* _ACTIVITY_:
Your job is to set down the stretch of entries that opens with the line containing "összefogva évtizedek óta keresik a probléma" and closes with the line containing "vállalatok – Dofer". Keep both end lines, copy each exactly, and add nothing.

Dataset items
= Beginning of Section =

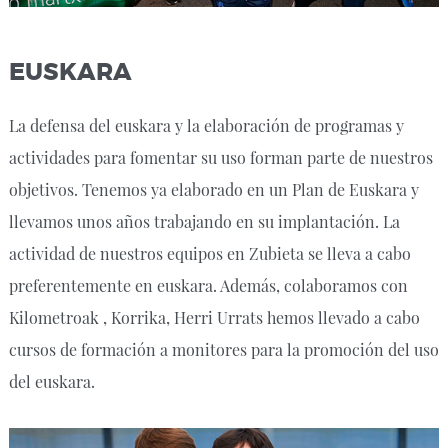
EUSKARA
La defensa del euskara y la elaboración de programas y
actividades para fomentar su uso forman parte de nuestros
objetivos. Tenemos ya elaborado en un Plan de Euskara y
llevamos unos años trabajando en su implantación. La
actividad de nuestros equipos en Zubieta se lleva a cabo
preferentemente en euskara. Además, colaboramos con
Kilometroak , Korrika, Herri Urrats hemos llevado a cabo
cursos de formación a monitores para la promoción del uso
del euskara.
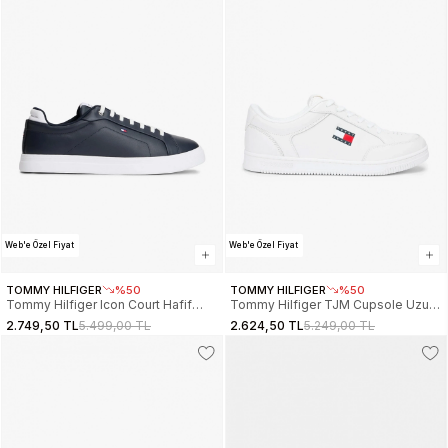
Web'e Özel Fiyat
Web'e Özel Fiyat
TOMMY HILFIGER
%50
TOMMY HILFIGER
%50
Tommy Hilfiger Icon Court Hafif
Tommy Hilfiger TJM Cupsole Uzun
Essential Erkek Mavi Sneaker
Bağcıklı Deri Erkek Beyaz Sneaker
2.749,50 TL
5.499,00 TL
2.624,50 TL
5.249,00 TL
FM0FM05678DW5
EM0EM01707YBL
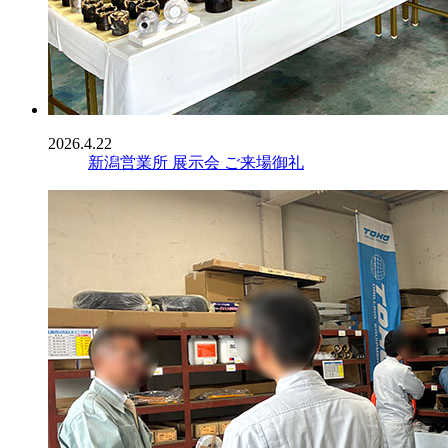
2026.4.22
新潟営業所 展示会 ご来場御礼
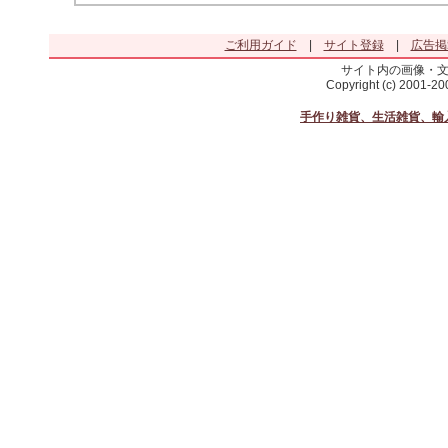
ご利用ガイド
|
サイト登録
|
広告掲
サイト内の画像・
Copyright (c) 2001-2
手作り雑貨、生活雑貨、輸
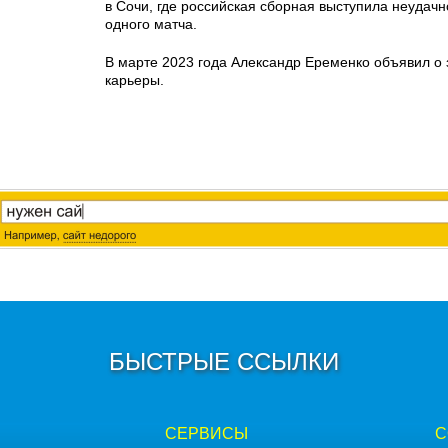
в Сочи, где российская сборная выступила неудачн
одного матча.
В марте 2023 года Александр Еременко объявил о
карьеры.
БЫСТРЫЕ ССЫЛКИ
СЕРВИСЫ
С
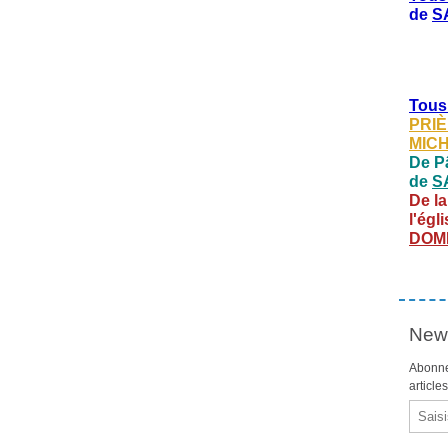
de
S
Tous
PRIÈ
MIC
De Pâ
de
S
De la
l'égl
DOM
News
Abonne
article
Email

= End of Section =
= Beginning of Section =

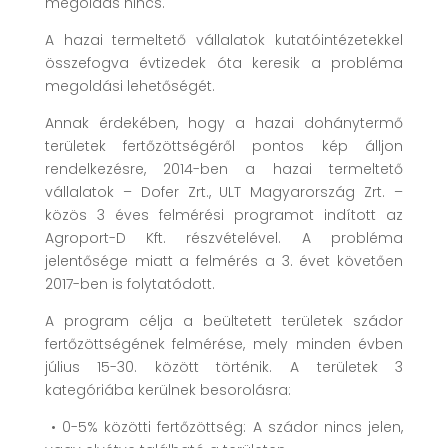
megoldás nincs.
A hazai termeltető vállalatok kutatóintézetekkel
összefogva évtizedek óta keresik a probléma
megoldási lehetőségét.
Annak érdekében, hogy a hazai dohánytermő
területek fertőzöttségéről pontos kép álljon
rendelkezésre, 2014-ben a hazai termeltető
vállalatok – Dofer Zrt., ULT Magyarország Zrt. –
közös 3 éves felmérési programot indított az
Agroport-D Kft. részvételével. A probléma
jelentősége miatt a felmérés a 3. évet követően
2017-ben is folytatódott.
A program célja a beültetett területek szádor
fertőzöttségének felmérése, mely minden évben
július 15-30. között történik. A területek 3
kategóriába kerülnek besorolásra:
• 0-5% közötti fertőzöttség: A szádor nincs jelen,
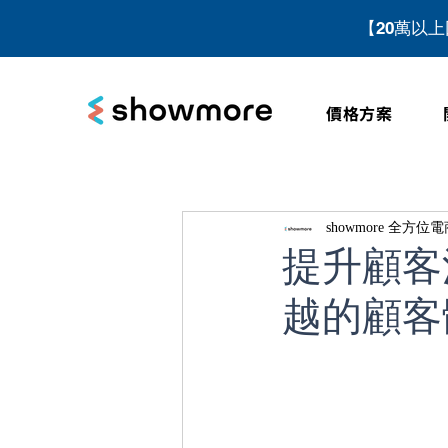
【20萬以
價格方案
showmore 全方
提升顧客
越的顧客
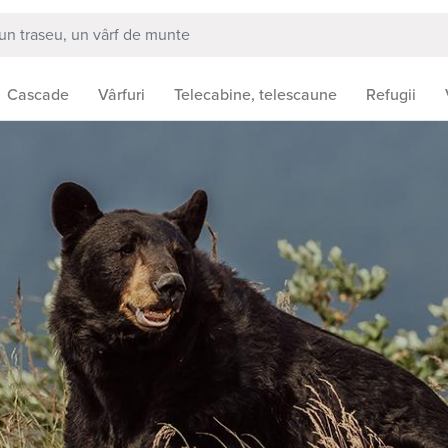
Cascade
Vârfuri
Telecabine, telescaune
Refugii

= End of Section =

* _RESPONSE BOX_:
összefogva évtizedek óta keresik a probléma
megoldási lehetőségét.
Annak érdekében, hogy a hazai dohánytermő
területek fertőzöttségéről pontos kép álljon
rendelkezésre, 2014-ben a hazai termeltető
vállalatok – Dofer Zrt., ULT Magyarország Zrt. –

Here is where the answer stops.